Popular Posts

Blogger templates

Blogger news

Blogroll

About

Diberdayakan oleh Blogger.
Sabtu, 17 Agustus 2013

       Apakah pelanggaran HAM berat diselesaikan oleh KKR ataukah pengadilan HAM? Apakah perkaranya tidak dapat lagi diajukan kepada pengadilan HAM ? bagaimanakah sebenarnya pelanggaran HAM untuk diproses melalui KKR? Adakah pasal yang mengatur tentang hal ini? Lantas, mengapa hal ini terjadi dan bagaimanakah semestinya?mari kita lihat !

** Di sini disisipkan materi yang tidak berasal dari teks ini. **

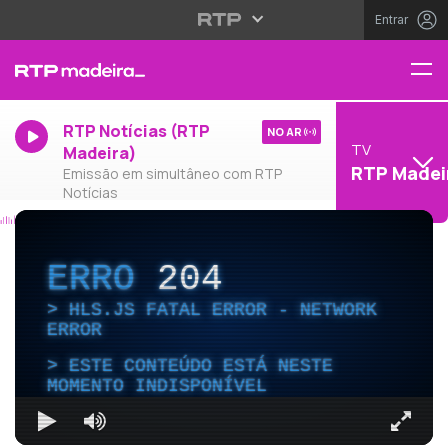
Entrar
RTP Notícias (RTP
NO AR
TV
Madeira)
RTP Madei
Emissão em simultâneo com RTP
Notícias
ERRO
204
HLS.JS FATAL ERROR - NETWORK
ERROR
ESTE CONTEÚDO ESTÁ NESTE
MOMENTO INDISPONÍVEL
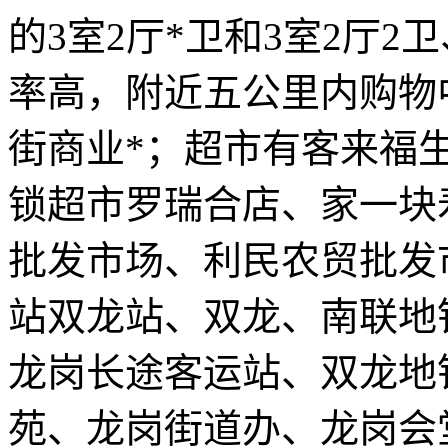
的3室2厅*卫和3室2厅2
率高，附近五公里内购物
街商业*；超市有客来福
锁超市罗瑞合店、家一块
批发市场、利民农贸批发
站双龙站、双龙、南联地
龙岗长途客运站、双龙地
苑、龙岗街道办、龙岗会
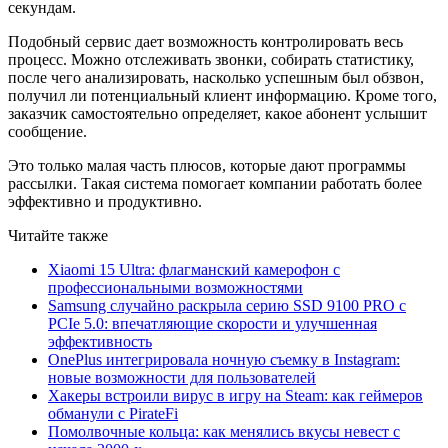
секундам.
Подобный сервис дает возможность контролировать весь
процесс. Можно отслеживать звонки, собирать статистику,
после чего анализировать, насколько успешным был обзвон,
получил ли потенциальный клиент информацию. Кроме того,
заказчик самостоятельно определяет, какое абонент услышит
сообщение.
Это только малая часть плюсов, которые дают программы
рассылки. Такая система помогает компании работать более
эффективно и продуктивно.
Читайте также
Xiaomi 15 Ultra: флагманский камерофон с
профессиональными возможностями
Samsung случайно раскрыла серию SSD 9100 PRO с
PCIe 5.0: впечатляющие скорости и улучшенная
эффективность
OnePlus интегрировала ночную съемку в Instagram:
новые возможности для пользователей
Хакеры встроили вирус в игру на Steam: как геймеров
обманули с PirateFi
Помолвочные кольца: как менялись вкусы невест с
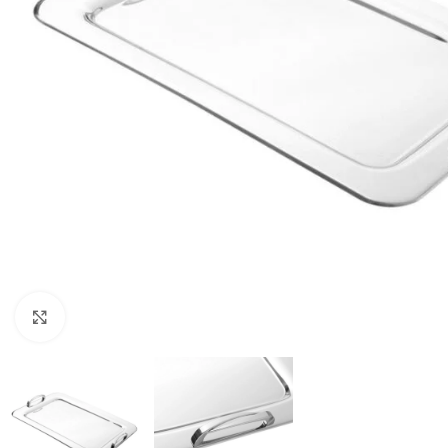
Click to enlarge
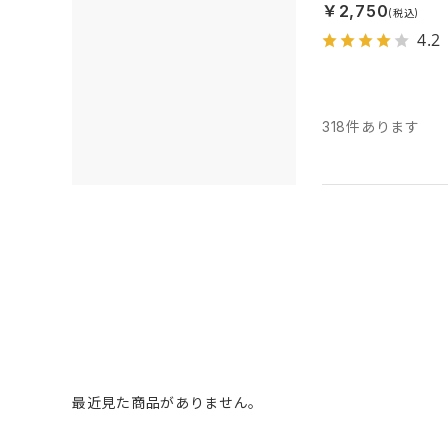
￥2,750
4.2
318
件あります
最近見た商品がありません。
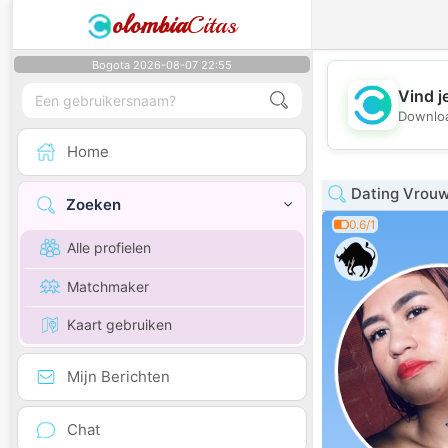
olombia
Citas
Bogota 2026-08-07 22:55
Vind j
Downloa
Home
Dating Vrouw
Zoeken
0.6/1
Alle profielen
Matchmaker
Kaart gebruiken
Mijn Berichten
Chat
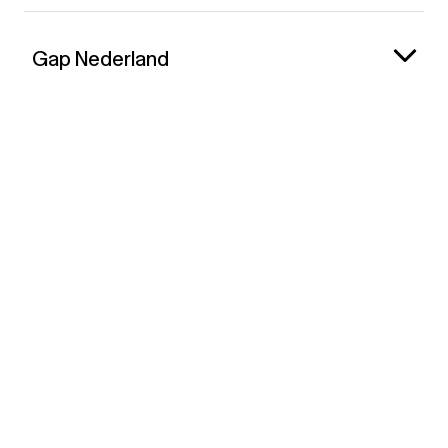
Gap Nederland
Contact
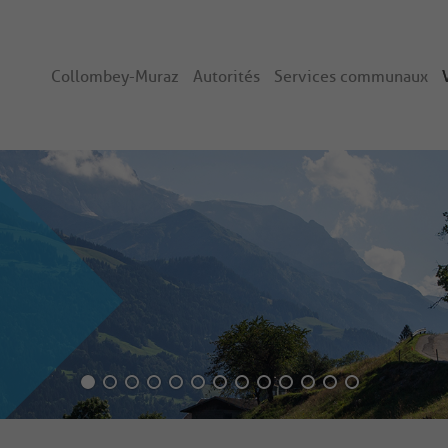
Collombey-Muraz
Autorités
Services communaux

KKR adalah lembaga independen dan ekstra yudisial yg dibentuk untuk mengungkapkan kebenaran atas pelanggaran HAM yg berat yaitu kejahatan terhadap kemanusiaan yg terjadi pada masa sebelum berlakunya UU no.26 tahun 2000 tentang pengadilan HAM dan melaksanakan rekonsoliasi. Rekonsoliasi mempunyai makna tersendiri yaitu sebagai hasil dari suatu proses pengungkapan kebenaran, pengakuan dan pengampunan melalui KKR. Dalam rangka menyelesaikan pelanggaran HAM yang berat untuk terciptanya perdamaian dan persatuan bangsa Indonesia (asas KKR yaitu kemandirian, bebas dan tidak memihak, kemaslahatan, keadilan, kejujuran, keterbukaan, perdamaian dan persatuan bangsa). Pada pasal 47 UU no.26 tahun 2000 menentukan bahwa pelanggaran HAM berat yang terjadi sebelum berlakunya UU no.26 tahun 2000, tidak menutup kemungkinan penyelesaiannya dilakukan oleh KKR yg akan dibentuk dengan UU. Pengaturan antisipatif (tanggap) ini nampaknya dilakukan dengan memperhitungkan ke berbagai kendala yg mungkin menghadang proses pengadilan HAM  berat ad hoc terhadap kasus-kasus masa lalu, yang terpaksa memberlakukan ketentuan hukum pidana secara ‘retroaktif’ (berlaku surut).

       
      Pengadilan HAM mempunyai kendala yaitu masalah pembuktian yang cukup rumit mengingat kejadiannya sudah lama, implikasi politis yg timbul yaitu menumbuhkan sikap pro-kontra, rasa ketidakpuasan korban yg memicu keraguan, acuh tak acuh dan ketidakpercayaan terhadap lembaga hukum dan kesan terjadinya ‘impunity’ (yaitu Negara dianggap memberikan pembebasan terhadap pelaku dari rasa tanggung jawab dan sanksi). Hal ini jelas tidak sepantasnya berlarut-larut sehingga mengganggu proses persatuan nasional. Secara empiris (indrawi), pengadilan HAM ad hoc  dibentuk oleh penguasa pasca pemerintahan yg otoriter atas pasca perang dan apapun bentuknya baik nasional, internasional maupun gabungan memiliki karakteristik khusus yaitu semangat mengamankan penghormatan terhadap HAM, yaitu berusaha menciptakan keadilan bagi semuanya, mengakhiri praktek, mencegah kejadian serupa di masa yang akan datang dan upaya mengakhiri konflik. Nantinya KKR sebagai alternatif pengadilan HAM ad hoc jg harus mengamankan pelbagai spirit tersebut.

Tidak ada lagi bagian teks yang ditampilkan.